For this work, we implemented the Overcooked environment similarly to Carroll et al. [11]: In this implementation, agents need to explicitly perform an “interact” action in order to pick up or drop an item and interact with the cooking pot or delivery tile. Agents need to prepare different kinds of soups (Onion or Tomato soup) using a cooking pot. The environment always provides two orders for the agents to work on. Each soup is cooked by putting three ingredients of the respective type (onion or tomato) into the cooking pot. The ingredients and plates can be taken from “dispensers” which provide an unlimited amount of these objects. Once a pot contains all the ingredients for a recipe it will start cooking. Each different flavor of soup requires a different but fixed amount of time steps to cook. The cooked soup can then be taken out by an agent by interacting with the pot while holding a plate.

Since the soup requires time to cook, agents should use that time to work on another order in the meantime to increase efficiency. This interaction favors coordination on a higher level, as agents should start preparing the next order when they realize that all ingredients for the first order are already being prepared by another agent.

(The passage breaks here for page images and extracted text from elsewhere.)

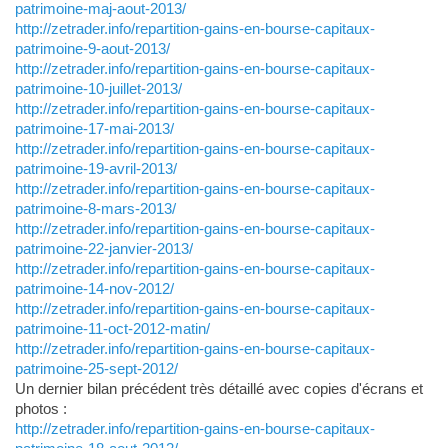
patrimoine-maj-aout-2013/
http://zetrader.info/repartition-gains-en-bourse-capitaux-
patrimoine-9-aout-2013/
http://zetrader.info/repartition-gains-en-bourse-capitaux-
patrimoine-10-juillet-2013/
http://zetrader.info/repartition-gains-en-bourse-capitaux-
patrimoine-17-mai-2013/
http://zetrader.info/repartition-gains-en-bourse-capitaux-
patrimoine-19-avril-2013/
http://zetrader.info/repartition-gains-en-bourse-capitaux-
patrimoine-8-mars-2013/
http://zetrader.info/repartition-gains-en-bourse-capitaux-
patrimoine-22-janvier-2013/
http://zetrader.info/repartition-gains-en-bourse-capitaux-
patrimoine-14-nov-2012/
http://zetrader.info/repartition-gains-en-bourse-capitaux-
patrimoine-11-oct-2012-matin/
http://zetrader.info/repartition-gains-en-bourse-capitaux-
patrimoine-25-sept-2012/
Un dernier bilan précédent très détaillé avec copies d'écrans et
photos :
http://zetrader.info/repartition-gains-en-bourse-capitaux-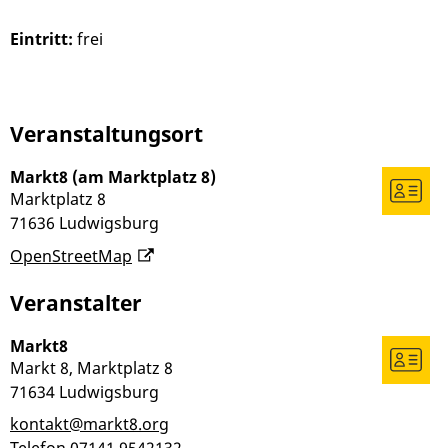
Eintritt:
frei
Veranstaltungsort
Markt8 (am Marktplatz 8)
Marktplatz 8
71636
Ludwigsburg
OpenStreetMap
Veranstalter
Markt8
Markt 8, Marktplatz 8
71634
Ludwigsburg
kontakt@markt8.org
Telefon
07141 9542132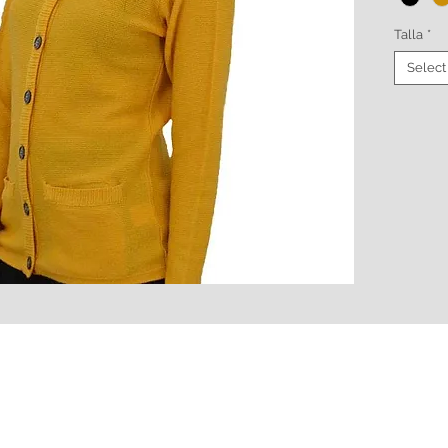
Talla
*
Select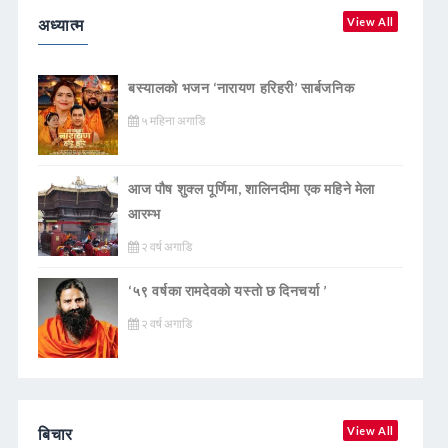
अध्यात्म
View All
बस्यालको भजन ‘नारायण हरिहरी’ सार्बजनिक
५ महिना अगाडि
आज पौष शुक्ल पूर्णिमा, शालिनदीमा एक महिने मेला
आरम्भ
२ वर्ष अगाडि
‘५९ वर्षका रामदेवकाे यस्ताे छ दिनचर्या ’
२ वर्ष अगाडि
बिचार
View All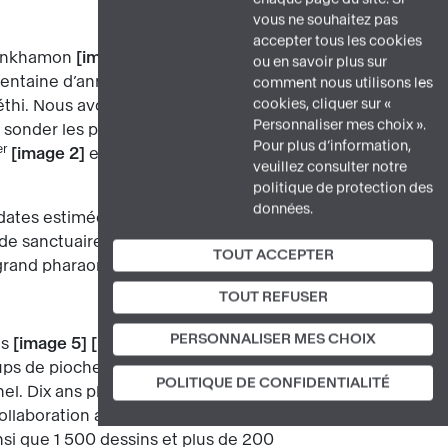
vous ne souhaitez pas
accepter tous les cookies
tânkhamon
image 1
meurt jeune. Un
ou en savoir plus sur
entaine d’années. Il choisit comme
comment nous utilisons les
cookies, cliquer sur «
thi. Nous avons le décret dans lequel
Personnaliser mes choix ».
e sonder les pensées, obéissant aux
Pour plus d’information,
er
image 2
est issu d’une famille
veuillez consulter notre
politique de protection des
données.
. (dates estimées). C’est un homme
 sanctuaires, il saura pacifier le pays,
TOUT ACCEPTER
 grand pharaon de l’Égypte.
TOUT REFUSER
PERSONNALISER MES CHOIX
is
image 5
image 6
. Il découvre
s de pioche, et c’est l’émerveillement.
POLITIQUE DE CONFIDENTIALITÉ
el. Dix ans plus tard, Jean-François
laboration avec l’Italie. C’est lui qui
insi que 1 500 dessins et plus de 200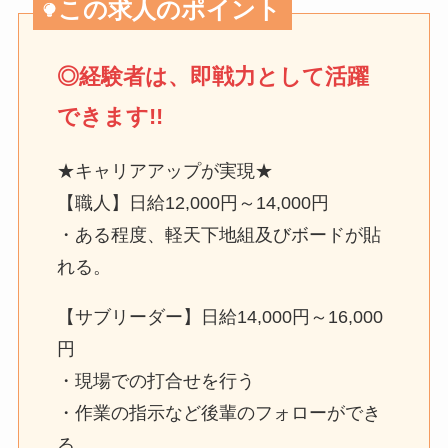
この求人のポイント
◎経験者は、即戦力として活躍
できます!!
★キャリアアップが実現★
【職人】日給12,000円～14,000円
・ある程度、軽天下地組及びボードが貼
れる。
【サブリーダー】日給14,000円～16,000
円
・現場での打合せを行う
・作業の指示など後輩のフォローができ
る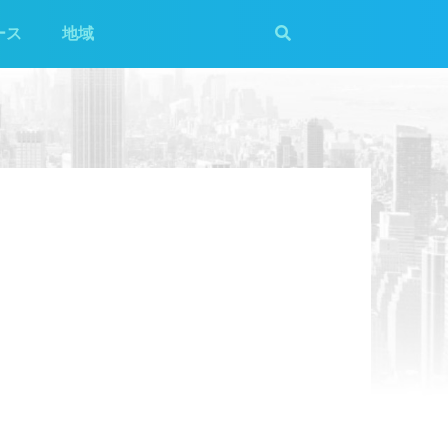
ース
地域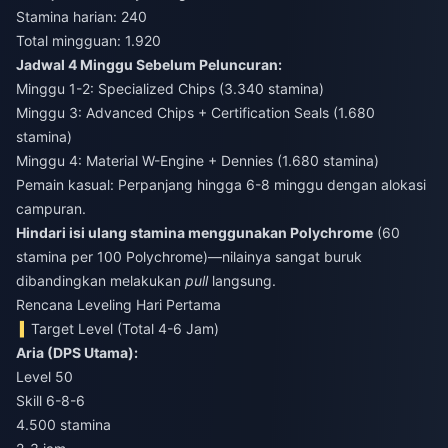
Stamina harian: 240
Total mingguan: 1.920
Jadwal 4 Minggu Sebelum Peluncuran:
Minggu 1-2: Specialized Chips (3.340 stamina)
Minggu 3: Advanced Chips + Certification Seals (1.680
stamina)
Minggu 4: Material W-Engine + Dennies (1.680 stamina)
Pemain kasual: Perpanjang hingga 6-8 minggu dengan alokasi
campuran.
Hindari isi ulang stamina menggunakan Polychrome
(60
stamina per 100 Polychrome)—nilainya sangat buruk
dibandingkan melakukan
pull
langsung.
Rencana Leveling Hari Pertama
Target Level (Total 4-6 Jam)
Aria (DPS Utama):
Level 50
Skill 6-8-6
4.500 stamina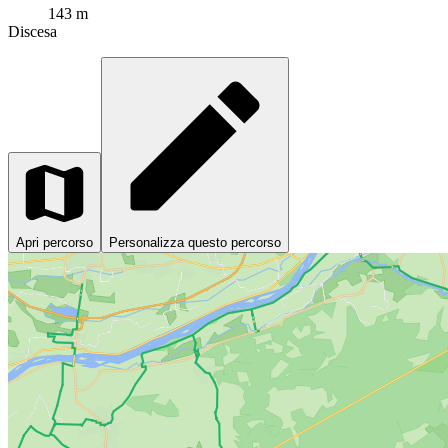
143 m
Discesa
Apri percorso
Personalizza questo percorso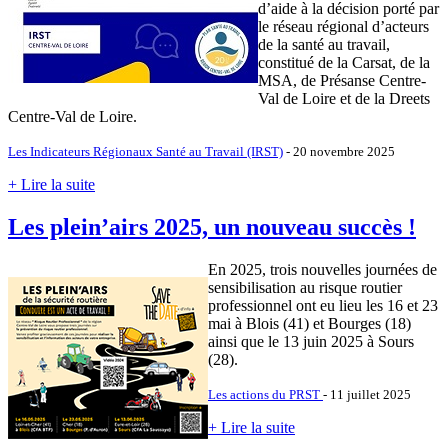
d’aide à la décision porté par
le réseau régional d’acteurs
de la santé au travail,
constitué de la Carsat, de la
MSA, de Présanse Centre-
Val de Loire et de la Dreets
Centre-Val de Loire.
Les Indicateurs Régionaux Santé au Travail (IRST)
- 20 novembre 2025
+ Lire la suite
Les plein’airs 2025, un nouveau succès !
En 2025, trois nouvelles journées de
sensibilisation au risque routier
professionnel ont eu lieu les 16 et 23
mai à Blois (41) et Bourges (18)
ainsi que le 13 juin 2025 à Sours
(28).
Les actions du PRST
- 11 juillet 2025
+ Lire la suite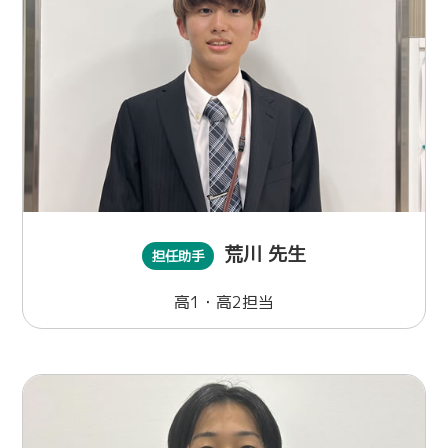
荒川 先生
担任助手
高1・高2担当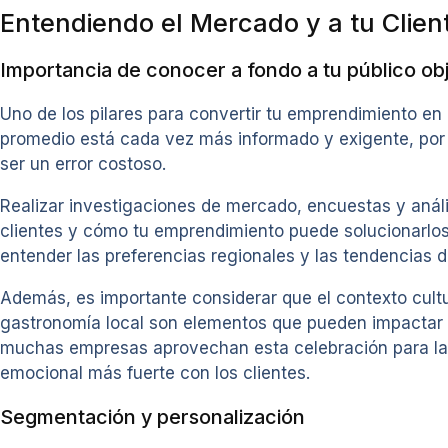
Entendiendo el Mercado y a tu Clien
Importancia de conocer a fondo a tu público obj
Uno de los pilares para convertir tu emprendimiento en
promedio está cada vez más informado y exigente, por 
ser un error costoso.
Realizar investigaciones de mercado, encuestas y análi
clientes y cómo tu emprendimiento puede solucionarlos
entender las preferencias regionales y las tendencias 
Además, es importante considerar que el contexto cultur
gastronomía local son elementos que pueden impactar l
muchas empresas aprovechan esta celebración para lanz
emocional más fuerte con los clientes.
Segmentación y personalización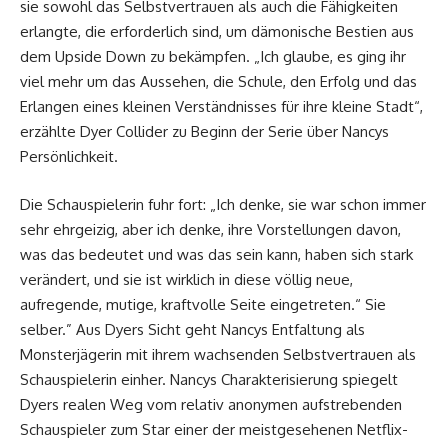
sie sowohl das Selbstvertrauen als auch die Fähigkeiten
erlangte, die erforderlich sind, um dämonische Bestien aus
dem Upside Down zu bekämpfen. „Ich glaube, es ging ihr
viel mehr um das Aussehen, die Schule, den Erfolg und das
Erlangen eines kleinen Verständnisses für ihre kleine Stadt“,
erzählte Dyer Collider zu Beginn der Serie über Nancys
Persönlichkeit.
Die Schauspielerin fuhr fort: „Ich denke, sie war schon immer
sehr ehrgeizig, aber ich denke, ihre Vorstellungen davon,
was das bedeutet und was das sein kann, haben sich stark
verändert, und sie ist wirklich in diese völlig neue,
aufregende, mutige, kraftvolle Seite eingetreten.“ Sie
selber.” Aus Dyers Sicht geht Nancys Entfaltung als
Monsterjägerin mit ihrem wachsenden Selbstvertrauen als
Schauspielerin einher. Nancys Charakterisierung spiegelt
Dyers realen Weg vom relativ anonymen aufstrebenden
Schauspieler zum Star einer der meistgesehenen Netflix-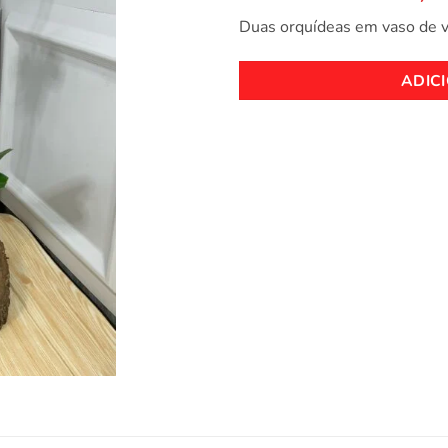
Duas orquídeas em vaso de v
ADIC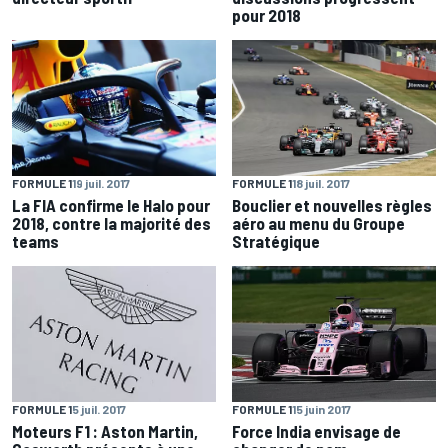
pour 2018
FORMULE 1
19 juil. 2017
FORMULE 1
18 juil. 2017
La FIA confirme le Halo pour
Bouclier et nouvelles règles
2018, contre la majorité des
aéro au menu du Groupe
teams
Stratégique
FORMULE 1
5 juil. 2017
FORMULE 1
15 juin 2017
Moteurs F1 : Aston Martin,
Force India envisage de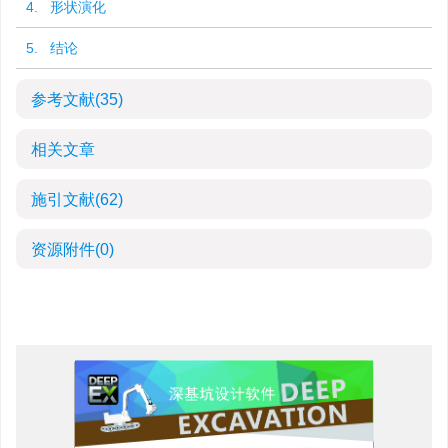
4. 形状演化
5. 结论
参考文献
(35)
相关文章
施引文献
(62)
资源附件
(0)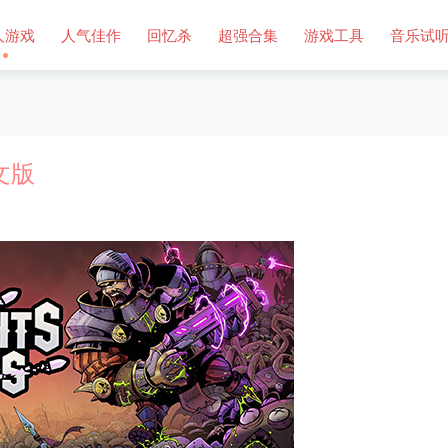
人游戏
人气佳作
回忆杀
超强合集
游戏工具
音乐试
中文版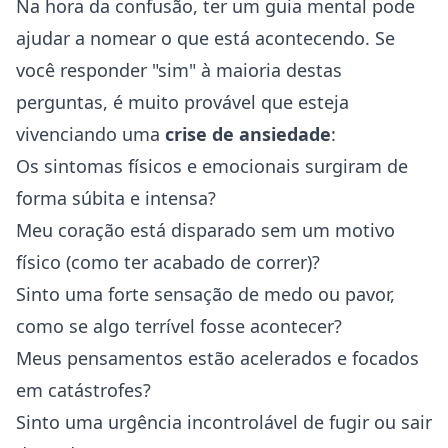
Na hora da confusão, ter um guia mental pode
ajudar a nomear o que está acontecendo. Se
você responder "sim" à maioria destas
perguntas, é muito provável que esteja
vivenciando uma
crise de ansiedade
:
Os sintomas físicos e emocionais surgiram de
forma súbita e intensa?
Meu coração está disparado sem um motivo
físico (como ter acabado de correr)?
Sinto uma forte sensação de medo ou pavor,
como se algo terrível fosse acontecer?
Meus pensamentos estão acelerados e focados
em catástrofes?
Sinto uma urgência incontrolável de fugir ou sair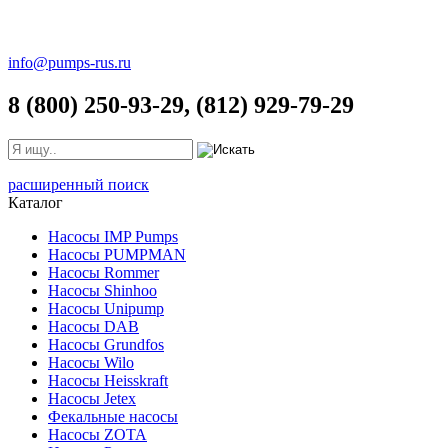
info@pumps-rus.ru
8 (800) 250-93-29, (812) 929-79-29
расширенный поиск
Каталог
Насосы IMP Pumps
Насосы PUMPMAN
Насосы Rommer
Насосы Shinhoo
Насосы Unipump
Насосы DAB
Насосы Grundfos
Насосы Wilo
Насосы Heisskraft
Насосы Jetex
Фекальные насосы
Насосы ZOTA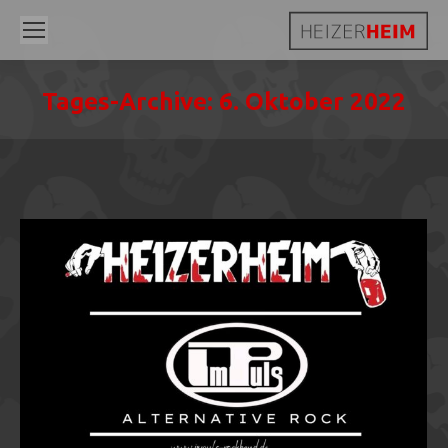
Tages-Archive:
6. Oktober 2022
Sie befinden sich hier: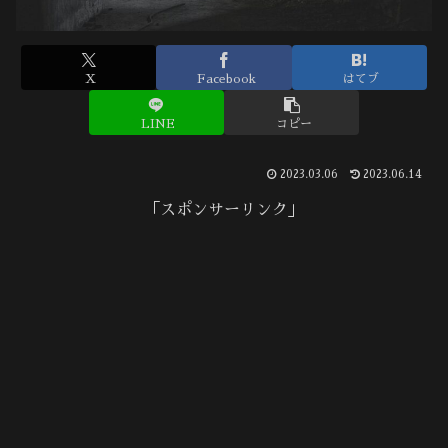
X
Facebook
はてブ
LINE
コピー
2023.03.06
2023.06.14
「スポンサーリンク」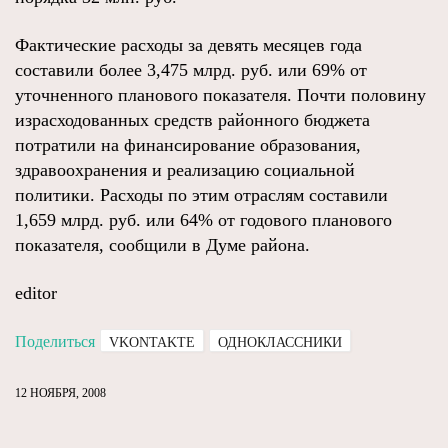
Фактические расходы за девять месяцев года
составили более 3,475 млрд. руб. или 69% от
уточненного планового показателя. Почти половину
израсходованных средств районного бюджета
потратили на финансирование образования,
здравоохранения и реализацию социальной
политики. Расходы по этим отраслям составили
1,659 млрд. руб. или 64% от годового планового
показателя, сообщили в Думе района.
editor
Поделиться
VKONTAKTE
ОДНОКЛАССНИКИ
12 НОЯБРЯ, 2008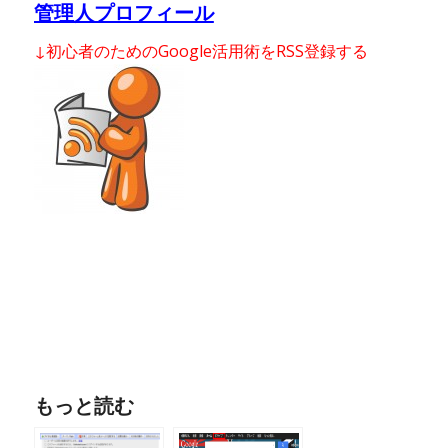
管理人プロフィール
↓初心者のためのGoogle活用術をRSS登録する
もっと読む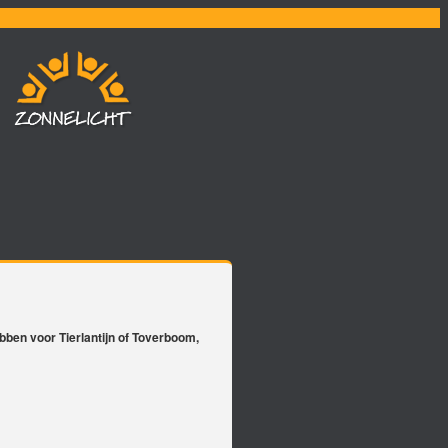
bben voor Tierlantijn of Toverboom,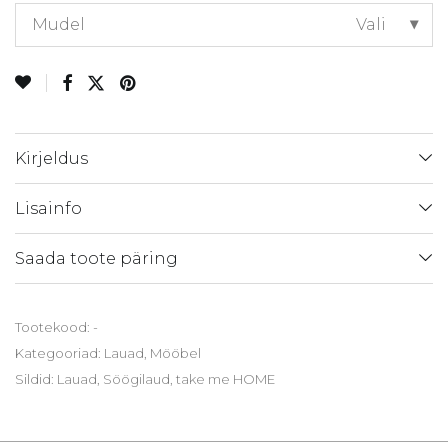
Mudel
Vali
Kirjeldus
Lisainfo
Saada toote päring
Tootekood:
-
Kategooriad:
Lauad
,
Mööbel
Sildid:
Lauad
,
Söögilaud
,
take me HOME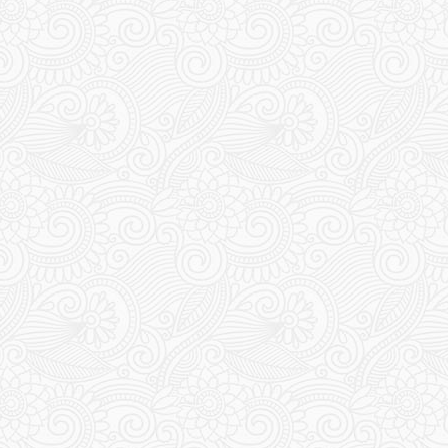
153
154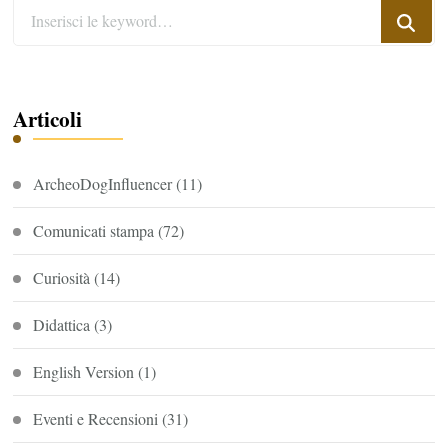
Cerchi
qualcosa?
Articoli
ArcheoDogInfluencer
(11)
Comunicati stampa
(72)
Curiosità
(14)
Didattica
(3)
English Version
(1)
Eventi e Recensioni
(31)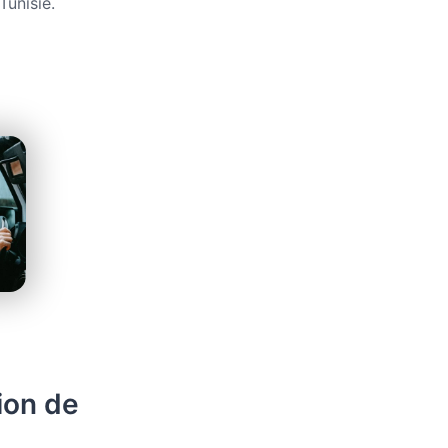
Tunisie.
ion de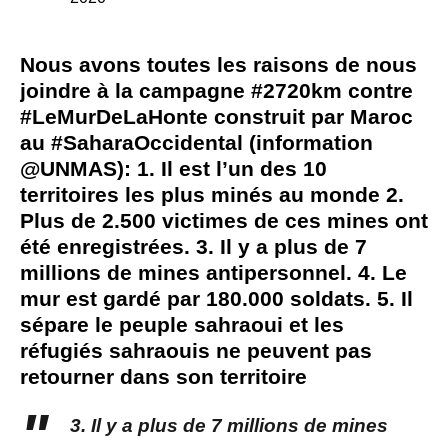
Nous avons toutes les raisons de nous
joindre à la campagne
#2720km
contre
#LeMurDeLaHonte
construit par Maroc
au
#SaharaOccidental
(information
@UNMAS
): 1. Il est l’un des 10
territoires les plus minés au monde 2.
Plus de 2.500 victimes de ces mines ont
été enregistrées. 3. Il y a plus de 7
millions de mines antipersonnel. 4. Le
mur est gardé par 180.000 soldats. 5. Il
sépare le peuple sahraoui et les
réfugiés sahraouis ne peuvent pas
retourner dans son territoire
3. Il y a plus de 7 millions de mines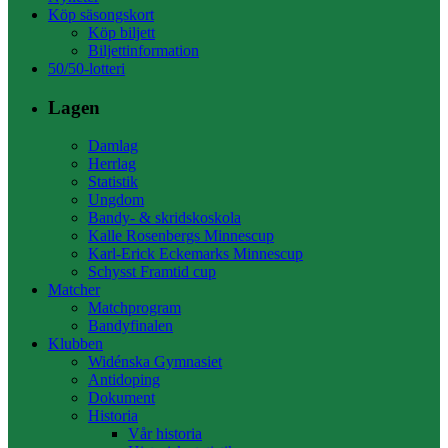
Köp säsongskort
Köp biljett
Biljettinformation
50/50-lotteri
Lagen
Damlag
Herrlag
Statistik
Ungdom
Bandy- & skridskoskola
Kalle Rosenbergs Minnescup
Karl-Erick Eckemarks Minnescup
Schysst Framtid cup
Matcher
Matchprogram
Bandyfinalen
Klubben
Widénska Gymnasiet
Antidoping
Dokument
Historia
Vår historia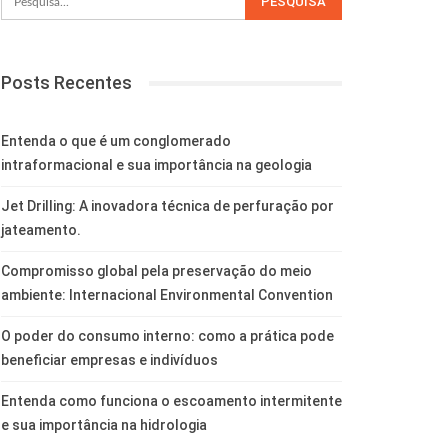
Posts Recentes
Entenda o que é um conglomerado
intraformacional e sua importância na geologia
Jet Drilling: A inovadora técnica de perfuração por
jateamento.
Compromisso global pela preservação do meio
ambiente: Internacional Environmental Convention
O poder do consumo interno: como a prática pode
beneficiar empresas e indivíduos
Entenda como funciona o escoamento intermitente
e sua importância na hidrologia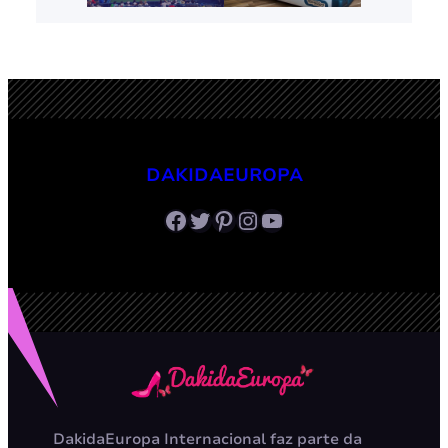
DAKIDAEUROPA
Facebook
Twitter
Pinterest
Instagram
Youtube
DakidaEuropa Internacional faz parte da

We consider the five different kitchen layouts shown in Fig. 4: asymmetric, spacey, crowded, ring and forced, from left to right. Most of these layouts were also applied in the study by Carroll et al. [11] and are well-suited to evaluate collaboration as they pose different demands: The first layout (asymmetric) has the agents physically separated but sharing two pots in the middle. As there is no interference, hardly any coordination is required and either agent could solve the task by itself. The second layout (spacey) is similar in that the agents could solve the problem individually. However, a valid collaboration strategy may involve splitting up the orders among the agents. The remaining kitchen layouts require increasing amounts of coordination in order for the agents to be able to solve the task. Agents need to avoid blocking the paths of the other agent in the cramped layout and even more so in the ring layout. Finally, the forced layout requires the two agents to collaborate as the ingredients and the pots are physically separated. Each agent only has access to either the ingredients or the pots.

Fig. 4
figure 4

Five different kitchen layouts in the Overcooked domain that increasingly require multi-agent coordination (from left to right): asymmetric, spacey, cramped, ring and forced. Visual assets adapted from [11]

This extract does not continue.